A quelle parole di Ardea il vecchio frate rise di gusto.
“E voi, pur essendo un cavaliere, siete un gran testardo!” Replicò.
Poi aggiunse:
“Ecco, la cena è pronta... vedrete che questo pasto, per semplice che sia, vi donerà tempra e salute!”
Così i tre sedettero attorno ad una vecchia e robusta tavola e consumarono quel genuino ed austero banchetto.
“Questo liquore d’erbe” disse il frate dopo che ebbero terminato di mangiare “è fatto con le erbe di questa valle.

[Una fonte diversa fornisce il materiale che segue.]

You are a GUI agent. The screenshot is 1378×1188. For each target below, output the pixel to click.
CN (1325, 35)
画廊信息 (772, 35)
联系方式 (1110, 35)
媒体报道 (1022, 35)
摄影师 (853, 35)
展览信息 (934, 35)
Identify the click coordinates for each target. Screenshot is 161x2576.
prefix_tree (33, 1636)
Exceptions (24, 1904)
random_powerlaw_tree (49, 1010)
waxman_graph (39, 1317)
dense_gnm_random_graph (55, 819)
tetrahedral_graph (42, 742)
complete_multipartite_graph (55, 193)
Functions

Saprà scaldarci e concilierà il nostro sonno.”
Si sedettero poi accanto al fuoco a consumare quel rigenerante elisir.
“Perché non volevate darci ospitalità per stanotte?” Chiese improvvisamente Ardea.
Il frate a quella domanda si alzò e si avvicinò al fuoco.
Non disse nulla per alcuni istanti, fino a quando gettò nel fuoco il contenuto del suo boccale.
Una vampata si animò dal braciere ed per alcuni istanti illuminò quasi a giorno l’intera stanzetta.
Gli occhi del frate erano rossi, come se contenessero una pesante carica di rabbia pronta ad esplodere.
Fissava con intensità le fiamme del braciere come se davanti a lui si fosse spalancata la porta dell’Inferno.
Ardea e Biago lo fissavano in silenzio, ma percependo in pieno la sua inquietudine.
Poi il frate si voltò verso Ardea e lo guardò come se avesse visto il demonio in persona.
In quel momento una raffica di vento aprì rumorosamente una delle finestre, facendola sbattere con forza contro la parete di pietra.
Il vento da fuori soffiava forte, come se portasse con se i peggiori auspici del mondo.